Jika penyakit kekurangan hormon membuat Messi meninggalkan Rosario dan Argentina, penyakit asma yang diderita Che membuatnya tertarik pada bidang kedokteran dan akhirnya mengambil studi kedokteran di bangku kuliah. Ketertarikannya pada dunia kedokteran membuat Che muda memutuskan untuk melakukan perjalanan legendaris mengelilingi Amerika Latin. Dalam dua seri perjalanan mengelilingi Amerika Latin itulah, Che menjumpai banyak realitas sosial yang pahit. Selepas lulus studi kedokteran, Che memutuskan untuk bekerja di Guatemala dan di sanalah awal karir revolusionernya dimulai.

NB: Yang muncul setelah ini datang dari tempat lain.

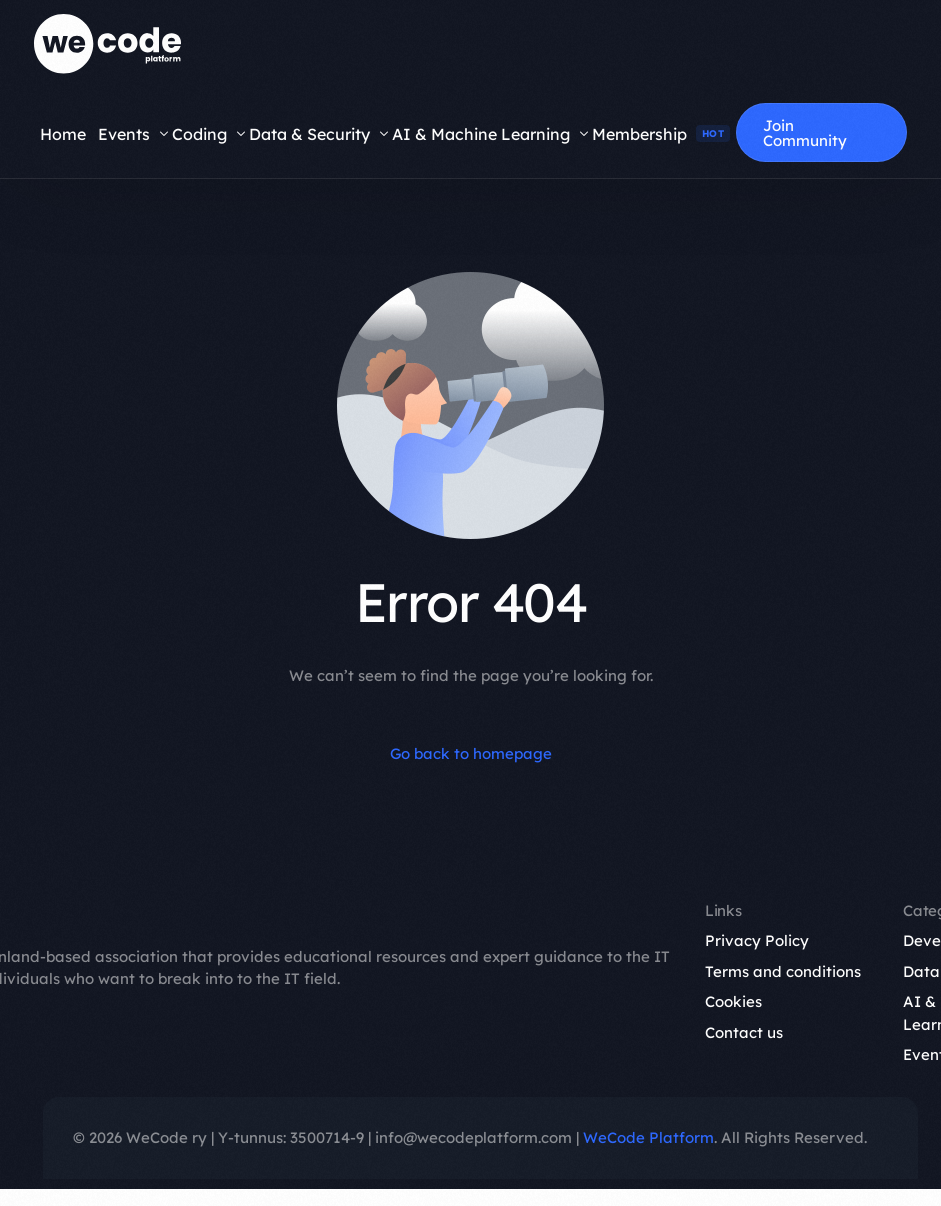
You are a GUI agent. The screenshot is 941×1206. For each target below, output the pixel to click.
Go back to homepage (471, 753)
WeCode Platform (648, 1137)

Sejak itu, sebagaimana Messi, lelaki yang kini dijuluki El Comandante tersebut menghabiskan nyaris seluruh sisa hidupnya di luar negeri. Bukan untuk bekerja sebagai dokter atau sekadar bertualang, melainkan menjadi gerilyawan penuh waktu yang membantu perjuangan para revolusioner di berbagai negara untuk menumbangkan rezim-rezim militer nan diktator. Karya monumental Che sebagai gerilyawan tentu saja adalah ikut membantu Fidel Castro dkk menumbangkan rezim militer yang dipimpin Jenderal Fulgencio Batista.

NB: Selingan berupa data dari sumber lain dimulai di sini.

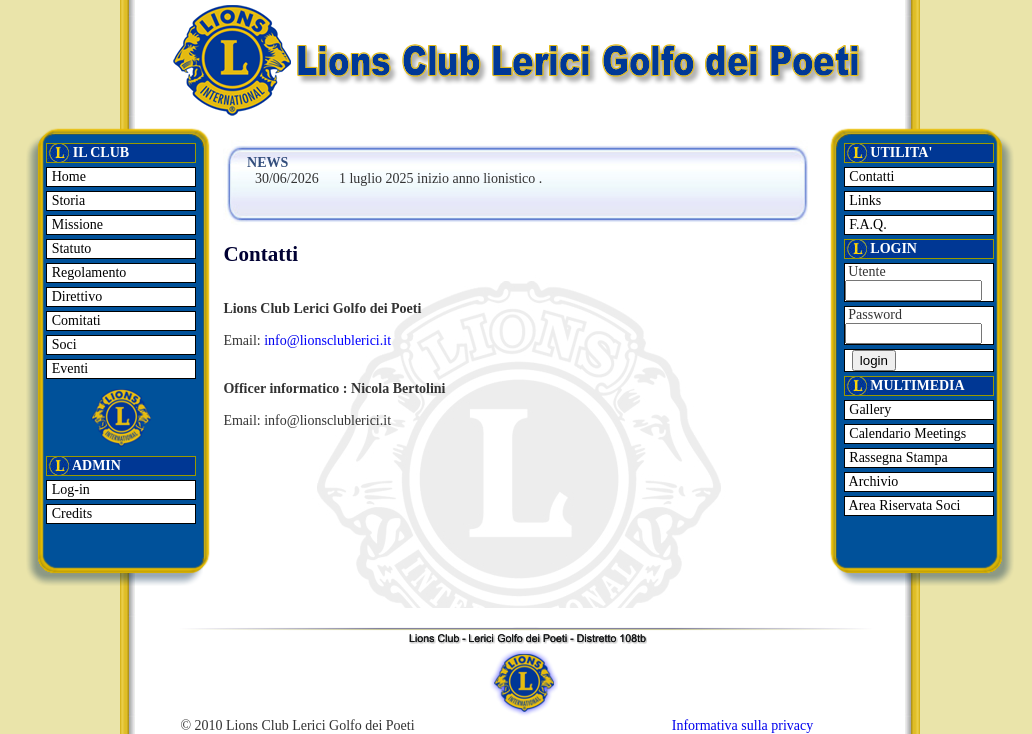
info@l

Ini pula yang terjadi pada Messi. Bermain untuk Barcelona berarti ikut membela panji-panji Catalan, bangsa yang sering dianggap atau menganggap dirinya sebagai korban penindasan Spanyol, khususnya rezim fasis Jenderal Franco. Bagi bangsa Catalan, FC Barcelona bukan sekadar klub sepak bola, melainkan juga representasi identitas suatu bangsa yang tertindas dan ditindas. Inilah yang melatarbelakangi klaim bangsa Catalan bahwa Barcelona adalah mas que un club (bukan sekadar klub sepak bola). Bukan sekali dua kali pula di Nou Camp, kandang Barcelona, terbentang spanduk bertulisan ”Catalonia Is Not Spain”.

Begitu Messi muncul berseragam Barcelona, dengan cepat tim ini mengambil alih dominasi Real Madrid (klub yang selalu mereka identifikasi sebagai ”pusat yang menindas”). Sejak kemunculan Messi di tim utama Barcelona pada 2004, tercatat Barcelona sudah meraih 6 gelar juara La Liga dan 3 gelar juara Liga Champions.

Dalam istilah lain: Messi berhasil membantu bangsa Catalonia ”memerdekakan” diri dari pusat yang menindas –sebagaimana Che membantu Castro dkk membebaskan rakyat Kuba dari penindasan rezim Fulgencio Batista.

Hanya, kembali ke lelucon yang saya singgung di paragraf pembuka, Che dan Messi ”diledek” tidak pernah memberikan kontribusi yang berarti bagi tanah airnya. Sampai wafatnya di Bolivia pada 1967, dalam perjuangan gerilya membantu kelompok revolusioner, Che nyaris tak berkiprah di Argentina.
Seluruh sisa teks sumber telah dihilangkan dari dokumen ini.